Outros na mesma linha são a adoção de práticas de reciclagem de aparelhos eletrônicos usados; uso de “dark mode” [tela que escurece] nos computadores para diminuir necessidade de recarga; e até a revisão de quais linguagens são usadas para escrever códigos de softwares – algumas demandam mais horas de trabalho e, portanto, mais processamento e energia.

Os chamados “green softwares” estão em evidência. Daniel Lázaro, líder de Data&AI da Accenture para Growth Markets, explica que há diferentes processos para se escrever um código. Aqueles que “pulam etapas”, como as linguagens que permitem que o comando seja automaticamente escrito em linguagem de máquina – sem passar pela fase intermediária de interpretação – podem ser alternativas mais sustentáveis. Mais etapas significa processos mais longos e consumo maior de energia e possivelmente de número de equipamentos ao longo do tempo.

Internamente na empresa, a mesma lógica pode ser aplicada: a área de tecnologia pode ajudar a resolver o problema da captura e tratamento de dados para acompanhamento dos compromissos públicos da empresa nas agendas ESG e de ODS (Objetivos de Desenvolvimento Sustentável). Com dados confiáveis em tempo real, a tomada de decisão fica mais fácil.

O uso de sensores e softwares para monitorar processos fabris e identificar desperdícios, assim como o uso de gêmeo digital de uma planta industrial, por exemplo, para fazer cenários e simulações, são outros exemplos. “O gêmeo digital permite que eu simule o que acontecerá se eu fizer determinada mudança, e estimar quanto posso reduzir de emissões. Os modelos prescritivos e preditivos começam a ser ferramentas poderosas para tomar decisões de negócio e de sustentabilidade”, diz Lima. Lázaro lembra ainda que a análise de dados para prever riscos climáticos é outra frente relevante a ser explorada.

Esse tipo de desenvolvimento será especialmente importante especialmente quando as empresas de capital aberto precisarem reportar os dados ESG junto com os financeiros, conforme nova regra da Comissão de Valores Mobiliários (CVM), que passará a ser obrigatória a partir de 2026.

Também vale para quem exporta à União Europeia, uma vez que as legislações do bloco passam a exigir provas de que o produto não veio de área de desmatamento, que a cadeia segue princípios internacionais de direitos humanos, e que a pegada de carbono é baixa. O uso de blockchain para fazer a rastreabilidade de produtos, como ouro, cacau, soja, gado, algodão e outros é também um exemplo de Sustainability in Technology.

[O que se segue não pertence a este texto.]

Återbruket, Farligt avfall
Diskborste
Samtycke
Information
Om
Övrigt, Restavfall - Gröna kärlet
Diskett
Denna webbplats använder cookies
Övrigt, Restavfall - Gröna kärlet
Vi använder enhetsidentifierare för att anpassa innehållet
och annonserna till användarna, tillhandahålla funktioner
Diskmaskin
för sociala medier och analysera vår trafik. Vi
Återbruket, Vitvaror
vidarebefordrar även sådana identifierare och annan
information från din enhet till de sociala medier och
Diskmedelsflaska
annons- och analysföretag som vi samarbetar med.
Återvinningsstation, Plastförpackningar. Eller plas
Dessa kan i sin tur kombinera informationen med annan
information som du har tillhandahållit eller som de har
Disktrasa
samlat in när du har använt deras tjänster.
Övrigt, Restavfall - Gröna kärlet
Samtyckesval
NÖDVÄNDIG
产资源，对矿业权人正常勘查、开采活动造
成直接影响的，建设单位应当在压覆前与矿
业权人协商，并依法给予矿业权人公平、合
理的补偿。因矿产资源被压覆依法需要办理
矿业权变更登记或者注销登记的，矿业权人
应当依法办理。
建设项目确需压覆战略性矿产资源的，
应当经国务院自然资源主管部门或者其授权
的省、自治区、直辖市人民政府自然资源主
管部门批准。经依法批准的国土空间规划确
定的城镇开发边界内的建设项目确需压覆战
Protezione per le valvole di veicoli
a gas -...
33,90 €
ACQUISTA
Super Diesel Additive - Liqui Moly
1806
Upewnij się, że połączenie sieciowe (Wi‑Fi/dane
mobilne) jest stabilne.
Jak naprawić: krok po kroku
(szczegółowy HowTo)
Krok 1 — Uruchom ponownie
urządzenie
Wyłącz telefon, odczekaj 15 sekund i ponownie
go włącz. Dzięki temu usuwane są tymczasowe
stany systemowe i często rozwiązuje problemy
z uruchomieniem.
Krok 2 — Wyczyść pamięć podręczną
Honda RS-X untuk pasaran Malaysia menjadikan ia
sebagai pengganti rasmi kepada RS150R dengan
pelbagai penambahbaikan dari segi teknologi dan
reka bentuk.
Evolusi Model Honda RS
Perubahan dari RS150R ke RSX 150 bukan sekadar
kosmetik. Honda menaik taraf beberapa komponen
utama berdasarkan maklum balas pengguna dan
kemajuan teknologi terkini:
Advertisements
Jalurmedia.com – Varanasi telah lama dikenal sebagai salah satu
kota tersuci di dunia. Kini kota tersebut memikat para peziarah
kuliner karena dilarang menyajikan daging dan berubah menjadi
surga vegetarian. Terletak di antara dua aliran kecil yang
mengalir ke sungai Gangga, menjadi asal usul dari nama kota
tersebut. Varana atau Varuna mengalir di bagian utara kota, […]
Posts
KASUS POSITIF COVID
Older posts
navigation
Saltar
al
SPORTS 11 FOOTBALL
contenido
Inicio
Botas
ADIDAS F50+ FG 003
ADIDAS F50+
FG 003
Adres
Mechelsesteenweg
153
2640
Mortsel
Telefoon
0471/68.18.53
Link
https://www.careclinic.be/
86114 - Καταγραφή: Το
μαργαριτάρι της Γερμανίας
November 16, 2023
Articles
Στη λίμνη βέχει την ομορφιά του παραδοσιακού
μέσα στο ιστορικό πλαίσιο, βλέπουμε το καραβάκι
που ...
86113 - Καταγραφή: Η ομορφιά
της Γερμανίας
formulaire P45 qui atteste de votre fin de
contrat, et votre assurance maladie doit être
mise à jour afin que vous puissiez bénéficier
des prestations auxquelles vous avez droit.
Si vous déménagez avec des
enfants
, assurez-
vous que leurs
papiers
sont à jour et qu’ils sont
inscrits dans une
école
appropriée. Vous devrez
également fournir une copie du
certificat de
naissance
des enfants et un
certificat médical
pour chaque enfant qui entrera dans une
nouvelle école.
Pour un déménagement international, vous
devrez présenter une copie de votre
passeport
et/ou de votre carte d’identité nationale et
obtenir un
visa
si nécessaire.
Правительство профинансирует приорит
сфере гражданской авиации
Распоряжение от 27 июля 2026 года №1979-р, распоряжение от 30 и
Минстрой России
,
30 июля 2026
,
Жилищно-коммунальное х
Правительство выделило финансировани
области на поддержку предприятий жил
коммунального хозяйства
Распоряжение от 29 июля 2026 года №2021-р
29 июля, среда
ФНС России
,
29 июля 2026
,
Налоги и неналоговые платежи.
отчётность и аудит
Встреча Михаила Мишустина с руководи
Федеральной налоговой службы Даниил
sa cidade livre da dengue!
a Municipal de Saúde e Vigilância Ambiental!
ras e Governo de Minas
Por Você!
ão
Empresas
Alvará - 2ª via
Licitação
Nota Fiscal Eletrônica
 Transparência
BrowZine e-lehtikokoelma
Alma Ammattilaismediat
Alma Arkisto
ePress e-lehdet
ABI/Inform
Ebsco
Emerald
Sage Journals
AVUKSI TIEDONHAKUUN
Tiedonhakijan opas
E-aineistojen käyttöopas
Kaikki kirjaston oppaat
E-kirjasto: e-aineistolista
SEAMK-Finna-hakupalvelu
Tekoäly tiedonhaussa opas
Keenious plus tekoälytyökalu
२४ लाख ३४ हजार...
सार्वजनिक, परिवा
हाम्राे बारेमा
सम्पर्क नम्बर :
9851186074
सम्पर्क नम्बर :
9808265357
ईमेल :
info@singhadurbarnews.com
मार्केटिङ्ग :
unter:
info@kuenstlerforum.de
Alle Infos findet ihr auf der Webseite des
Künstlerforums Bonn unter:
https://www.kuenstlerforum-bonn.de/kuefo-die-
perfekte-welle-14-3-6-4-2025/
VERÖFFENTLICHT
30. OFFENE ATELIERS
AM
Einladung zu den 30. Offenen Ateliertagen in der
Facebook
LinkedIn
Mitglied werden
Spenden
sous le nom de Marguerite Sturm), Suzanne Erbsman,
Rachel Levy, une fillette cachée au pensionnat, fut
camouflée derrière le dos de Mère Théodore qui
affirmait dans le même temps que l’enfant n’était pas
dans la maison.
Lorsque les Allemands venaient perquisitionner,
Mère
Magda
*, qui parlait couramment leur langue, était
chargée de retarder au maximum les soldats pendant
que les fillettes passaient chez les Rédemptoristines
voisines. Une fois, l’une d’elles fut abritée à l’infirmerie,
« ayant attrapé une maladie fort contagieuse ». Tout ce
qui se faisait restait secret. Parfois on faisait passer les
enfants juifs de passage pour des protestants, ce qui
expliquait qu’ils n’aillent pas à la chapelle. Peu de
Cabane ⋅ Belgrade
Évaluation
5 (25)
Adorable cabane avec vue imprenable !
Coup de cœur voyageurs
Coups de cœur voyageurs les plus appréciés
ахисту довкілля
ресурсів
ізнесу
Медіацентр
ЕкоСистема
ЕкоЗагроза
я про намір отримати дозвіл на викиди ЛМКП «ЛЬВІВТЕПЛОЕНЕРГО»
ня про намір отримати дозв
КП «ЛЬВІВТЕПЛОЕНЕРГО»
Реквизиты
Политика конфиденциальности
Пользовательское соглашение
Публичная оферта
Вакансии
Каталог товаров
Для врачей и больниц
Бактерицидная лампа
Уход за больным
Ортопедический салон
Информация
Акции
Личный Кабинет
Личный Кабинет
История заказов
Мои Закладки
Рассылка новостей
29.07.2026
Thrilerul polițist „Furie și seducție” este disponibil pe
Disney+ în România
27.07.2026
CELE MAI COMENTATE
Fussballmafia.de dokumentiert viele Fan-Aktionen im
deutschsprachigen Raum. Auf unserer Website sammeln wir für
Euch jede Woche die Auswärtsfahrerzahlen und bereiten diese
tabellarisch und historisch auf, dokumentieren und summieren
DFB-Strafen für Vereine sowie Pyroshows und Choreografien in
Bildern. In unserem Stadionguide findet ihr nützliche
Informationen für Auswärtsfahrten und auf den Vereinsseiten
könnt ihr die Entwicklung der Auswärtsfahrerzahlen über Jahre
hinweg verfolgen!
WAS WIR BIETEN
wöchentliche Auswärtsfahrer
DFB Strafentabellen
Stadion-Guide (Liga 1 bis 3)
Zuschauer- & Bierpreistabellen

Mas, para tudo isso avançar, é preciso envolver a equipe de tecnologia na estratégia ESG. “O CIO [Chief information officer ou diretor de Tecnologia da Informação] não entende que sustentabilidade também é um problema dele. E precisamos olhar para os dados para resolver problemas e encontrar oportunidades para alcançar as metas”, comenta Lima.

Dois lados da mesma moeda

Letícia Tavares Málaga, sócia do Peck Advogados, defende que as empresas tratem o assunto com seriedade, pois a velocidade de adoção de IA nos processos de automação, geração de eficiência e desenvolvimento de novos produtos e serviços pode ser fator determinante para o posicionamento de mercado perante os concorrentes e a própria sustentabilidade do negócio. Mas, ao mesmo tempo, pode também gerar problemas. “A IA pode potencializar práticas sustentáveis. Porém existem muitos desafios éticos”, comenta Letícia Tavares Málaga, sócia do Peck Advogados.

Na lista de exemplos que podem trazer impacto positivo ao negócio, ela cita o uso da tecnologia para otimizar processos e operações, contribuindo, assim, para a gestão inteligente de recursos, redução do consumo de energia e otimização de cadeias de suprimentos. Ou seja, pode ajudar na agenda ambiental do ESG.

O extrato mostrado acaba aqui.